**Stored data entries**
________
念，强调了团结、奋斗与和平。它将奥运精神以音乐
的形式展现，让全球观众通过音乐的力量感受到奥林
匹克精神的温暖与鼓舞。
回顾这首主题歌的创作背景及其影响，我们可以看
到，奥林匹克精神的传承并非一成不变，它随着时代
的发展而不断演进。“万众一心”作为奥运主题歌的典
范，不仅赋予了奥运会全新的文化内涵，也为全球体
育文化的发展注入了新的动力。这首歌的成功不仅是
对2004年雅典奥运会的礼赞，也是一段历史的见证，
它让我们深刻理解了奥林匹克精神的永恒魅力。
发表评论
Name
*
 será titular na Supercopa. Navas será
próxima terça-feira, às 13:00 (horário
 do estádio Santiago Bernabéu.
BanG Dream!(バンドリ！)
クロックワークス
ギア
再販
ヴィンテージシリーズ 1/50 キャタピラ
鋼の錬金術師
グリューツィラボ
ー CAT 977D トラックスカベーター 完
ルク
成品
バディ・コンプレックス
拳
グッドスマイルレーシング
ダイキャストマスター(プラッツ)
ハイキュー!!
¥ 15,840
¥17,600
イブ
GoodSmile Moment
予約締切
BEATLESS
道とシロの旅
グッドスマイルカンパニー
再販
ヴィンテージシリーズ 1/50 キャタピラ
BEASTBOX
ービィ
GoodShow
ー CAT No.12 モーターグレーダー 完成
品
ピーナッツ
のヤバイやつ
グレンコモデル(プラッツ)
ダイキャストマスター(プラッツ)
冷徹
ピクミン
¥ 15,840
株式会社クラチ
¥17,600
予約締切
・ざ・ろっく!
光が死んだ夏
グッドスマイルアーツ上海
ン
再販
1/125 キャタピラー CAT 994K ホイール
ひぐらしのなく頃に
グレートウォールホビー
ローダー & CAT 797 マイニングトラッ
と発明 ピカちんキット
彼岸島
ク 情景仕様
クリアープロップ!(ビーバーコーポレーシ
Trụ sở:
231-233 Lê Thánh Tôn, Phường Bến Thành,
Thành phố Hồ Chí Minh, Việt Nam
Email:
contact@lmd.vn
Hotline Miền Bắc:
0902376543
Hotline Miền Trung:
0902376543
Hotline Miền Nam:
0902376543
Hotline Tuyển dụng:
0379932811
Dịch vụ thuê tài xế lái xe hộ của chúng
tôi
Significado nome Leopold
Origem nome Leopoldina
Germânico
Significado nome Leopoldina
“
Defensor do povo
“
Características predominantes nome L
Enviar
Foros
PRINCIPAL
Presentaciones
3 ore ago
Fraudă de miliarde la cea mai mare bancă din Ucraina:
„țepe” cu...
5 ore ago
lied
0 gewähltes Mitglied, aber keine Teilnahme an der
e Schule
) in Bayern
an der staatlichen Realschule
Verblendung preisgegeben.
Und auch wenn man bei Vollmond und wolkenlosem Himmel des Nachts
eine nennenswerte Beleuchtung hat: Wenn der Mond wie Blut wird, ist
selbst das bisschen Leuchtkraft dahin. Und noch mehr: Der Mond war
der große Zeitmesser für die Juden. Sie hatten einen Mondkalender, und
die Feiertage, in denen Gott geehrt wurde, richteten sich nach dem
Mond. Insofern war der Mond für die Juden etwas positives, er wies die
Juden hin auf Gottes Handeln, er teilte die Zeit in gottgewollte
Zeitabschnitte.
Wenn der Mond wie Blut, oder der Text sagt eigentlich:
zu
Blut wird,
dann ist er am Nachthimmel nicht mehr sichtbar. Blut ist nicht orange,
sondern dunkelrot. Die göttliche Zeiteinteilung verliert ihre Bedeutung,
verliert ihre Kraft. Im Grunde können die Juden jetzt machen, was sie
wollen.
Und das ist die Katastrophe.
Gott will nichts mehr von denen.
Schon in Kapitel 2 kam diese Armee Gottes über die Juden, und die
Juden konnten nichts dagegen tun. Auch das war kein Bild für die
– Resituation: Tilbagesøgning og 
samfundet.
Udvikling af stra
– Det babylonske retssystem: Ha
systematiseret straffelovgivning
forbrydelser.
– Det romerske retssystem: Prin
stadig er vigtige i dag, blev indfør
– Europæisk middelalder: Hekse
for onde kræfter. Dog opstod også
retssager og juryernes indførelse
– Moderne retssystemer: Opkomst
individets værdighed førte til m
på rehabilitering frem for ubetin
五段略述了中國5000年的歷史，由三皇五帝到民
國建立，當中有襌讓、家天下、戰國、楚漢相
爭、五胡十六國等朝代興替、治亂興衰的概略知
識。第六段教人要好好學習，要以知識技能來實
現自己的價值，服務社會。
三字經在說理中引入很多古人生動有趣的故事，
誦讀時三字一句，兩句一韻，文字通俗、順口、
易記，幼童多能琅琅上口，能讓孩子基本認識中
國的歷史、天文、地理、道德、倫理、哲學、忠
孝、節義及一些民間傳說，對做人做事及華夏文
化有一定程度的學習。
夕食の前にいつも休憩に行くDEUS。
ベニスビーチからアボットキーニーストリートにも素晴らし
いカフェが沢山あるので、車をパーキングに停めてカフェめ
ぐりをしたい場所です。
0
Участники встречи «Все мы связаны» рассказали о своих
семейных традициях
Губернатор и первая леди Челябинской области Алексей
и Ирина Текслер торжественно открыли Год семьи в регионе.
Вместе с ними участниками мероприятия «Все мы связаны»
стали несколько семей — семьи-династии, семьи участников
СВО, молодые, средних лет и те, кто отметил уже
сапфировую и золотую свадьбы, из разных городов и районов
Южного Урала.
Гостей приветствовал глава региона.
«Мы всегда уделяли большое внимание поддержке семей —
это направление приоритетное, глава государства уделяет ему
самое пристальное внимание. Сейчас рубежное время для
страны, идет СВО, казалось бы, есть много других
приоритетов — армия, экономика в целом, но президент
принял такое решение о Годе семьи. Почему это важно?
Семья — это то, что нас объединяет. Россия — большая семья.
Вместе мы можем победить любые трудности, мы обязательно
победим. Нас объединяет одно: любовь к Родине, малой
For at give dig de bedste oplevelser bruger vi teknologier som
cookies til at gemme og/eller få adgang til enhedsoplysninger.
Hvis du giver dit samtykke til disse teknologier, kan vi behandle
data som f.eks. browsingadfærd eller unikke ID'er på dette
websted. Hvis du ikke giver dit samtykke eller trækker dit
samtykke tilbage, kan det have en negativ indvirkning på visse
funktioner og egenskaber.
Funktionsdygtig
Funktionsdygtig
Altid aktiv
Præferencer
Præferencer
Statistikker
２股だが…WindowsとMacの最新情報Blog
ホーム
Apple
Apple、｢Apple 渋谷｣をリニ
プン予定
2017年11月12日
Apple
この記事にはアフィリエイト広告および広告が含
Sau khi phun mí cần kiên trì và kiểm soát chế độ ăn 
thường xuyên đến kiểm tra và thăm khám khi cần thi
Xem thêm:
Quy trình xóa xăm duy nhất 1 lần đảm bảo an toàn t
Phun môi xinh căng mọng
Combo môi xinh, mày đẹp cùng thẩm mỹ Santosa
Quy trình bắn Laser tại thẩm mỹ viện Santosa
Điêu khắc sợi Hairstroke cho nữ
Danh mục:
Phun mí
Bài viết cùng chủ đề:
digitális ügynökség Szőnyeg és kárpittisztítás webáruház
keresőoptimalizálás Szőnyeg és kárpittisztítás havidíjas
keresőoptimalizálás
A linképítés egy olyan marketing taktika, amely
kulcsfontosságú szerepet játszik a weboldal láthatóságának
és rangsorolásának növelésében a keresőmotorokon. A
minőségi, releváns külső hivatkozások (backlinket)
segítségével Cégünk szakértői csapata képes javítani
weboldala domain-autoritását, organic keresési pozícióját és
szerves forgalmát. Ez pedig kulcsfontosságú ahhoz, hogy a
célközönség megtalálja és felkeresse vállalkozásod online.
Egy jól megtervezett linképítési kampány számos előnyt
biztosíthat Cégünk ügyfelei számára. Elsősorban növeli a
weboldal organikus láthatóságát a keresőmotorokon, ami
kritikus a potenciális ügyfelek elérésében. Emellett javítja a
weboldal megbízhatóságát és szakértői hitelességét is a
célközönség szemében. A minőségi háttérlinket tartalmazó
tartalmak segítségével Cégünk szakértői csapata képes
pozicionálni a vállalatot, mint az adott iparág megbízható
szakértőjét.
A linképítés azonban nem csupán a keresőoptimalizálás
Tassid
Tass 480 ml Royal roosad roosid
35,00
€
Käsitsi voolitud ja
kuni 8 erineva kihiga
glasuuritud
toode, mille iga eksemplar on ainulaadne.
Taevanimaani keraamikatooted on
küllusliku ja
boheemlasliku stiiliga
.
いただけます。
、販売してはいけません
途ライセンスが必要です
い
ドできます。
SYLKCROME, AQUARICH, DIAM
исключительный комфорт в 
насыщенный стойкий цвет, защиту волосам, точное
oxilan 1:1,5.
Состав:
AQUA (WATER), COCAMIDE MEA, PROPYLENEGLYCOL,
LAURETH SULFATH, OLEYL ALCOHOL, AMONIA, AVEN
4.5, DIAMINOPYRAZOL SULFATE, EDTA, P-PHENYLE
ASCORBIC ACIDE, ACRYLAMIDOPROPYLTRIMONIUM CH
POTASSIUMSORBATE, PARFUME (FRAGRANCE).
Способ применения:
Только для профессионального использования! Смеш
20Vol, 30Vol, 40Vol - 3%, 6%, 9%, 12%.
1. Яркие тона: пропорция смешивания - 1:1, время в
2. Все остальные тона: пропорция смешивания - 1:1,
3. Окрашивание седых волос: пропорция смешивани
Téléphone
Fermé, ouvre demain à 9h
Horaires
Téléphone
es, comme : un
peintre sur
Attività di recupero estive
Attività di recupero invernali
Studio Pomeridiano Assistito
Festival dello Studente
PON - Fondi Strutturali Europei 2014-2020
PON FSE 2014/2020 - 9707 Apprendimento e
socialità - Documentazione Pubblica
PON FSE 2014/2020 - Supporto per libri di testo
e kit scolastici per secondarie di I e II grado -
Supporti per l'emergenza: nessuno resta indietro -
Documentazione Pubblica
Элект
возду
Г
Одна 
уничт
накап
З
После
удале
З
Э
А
________
**WORK ITEM**
Each line from the first line of the entries up to and including the line containing "eine nennenswerte Beleuchtung" should be transcribed exactly, with all other lines left out.

**YOUR RESPONSE**
念，强调了团结、奋斗与和平。它将奥运精神以音乐
的形式展现，让全球观众通过音乐的力量感受到奥林
匹克精神的温暖与鼓舞。
回顾这首主题歌的创作背景及其影响，我们可以看
到，奥林匹克精神的传承并非一成不变，它随着时代
的发展而不断演进。“万众一心”作为奥运主题歌的典
范，不仅赋予了奥运会全新的文化内涵，也为全球体
育文化的发展注入了新的动力。这首歌的成功不仅是
对2004年雅典奥运会的礼赞，也是一段历史的见证，
它让我们深刻理解了奥林匹克精神的永恒魅力。
发表评论
Name
*
 será titular na Supercopa. Navas será
próxima terça-feira, às 13:00 (horário
 do estádio Santiago Bernabéu.
BanG Dream!(バンドリ！)
クロックワークス
ギア
再販
ヴィンテージシリーズ 1/50 キャタピラ
鋼の錬金術師
グリューツィラボ
ー CAT 977D トラックスカベーター 完
ルク
成品
バディ・コンプレックス
拳
グッドスマイルレーシング
ダイキャストマスター(プラッツ)
ハイキュー!!
¥ 15,840
¥17,600
イブ
GoodSmile Moment
予約締切
BEATLESS
道とシロの旅
グッドスマイルカンパニー
再販
ヴィンテージシリーズ 1/50 キャタピラ
BEASTBOX
ービィ
GoodShow
ー CAT No.12 モーターグレーダー 完成
品
ピーナッツ
のヤバイやつ
グレンコモデル(プラッツ)
ダイキャストマスター(プラッツ)
冷徹
ピクミン
¥ 15,840
株式会社クラチ
¥17,600
予約締切
・ざ・ろっく!
光が死んだ夏
グッドスマイルアーツ上海
ン
再販
1/125 キャタピラー CAT 994K ホイール
ひぐらしのなく頃に
グレートウォールホビー
ローダー & CAT 797 マイニングトラッ
と発明 ピカちんキット
彼岸島
ク 情景仕様
クリアープロップ!(ビーバーコーポレーシ
Trụ sở:
231-233 Lê Thánh Tôn, Phường Bến Thành,
Thành phố Hồ Chí Minh, Việt Nam
Email:
contact@lmd.vn
Hotline Miền Bắc:
0902376543
Hotline Miền Trung:
0902376543
Hotline Miền Nam:
0902376543
Hotline Tuyển dụng:
0379932811
Dịch vụ thuê tài xế lái xe hộ của chúng
tôi
Significado nome Leopold
Origem nome Leopoldina
Germânico
Significado nome Leopoldina
“
Defensor do povo
“
Características predominantes nome L
Enviar
Foros
PRINCIPAL
Presentaciones
3 ore ago
Fraudă de miliarde la cea mai mare bancă din Ucraina:
„țepe” cu...
5 ore ago
lied
0 gewähltes Mitglied, aber keine Teilnahme an der
e Schule
) in Bayern
an der staatlichen Realschule
Verblendung preisgegeben.
Und auch wenn man bei Vollmond und wolkenlosem Himmel des Nachts
eine nennenswerte Beleuchtung hat: Wenn der Mond wie Blut wird, ist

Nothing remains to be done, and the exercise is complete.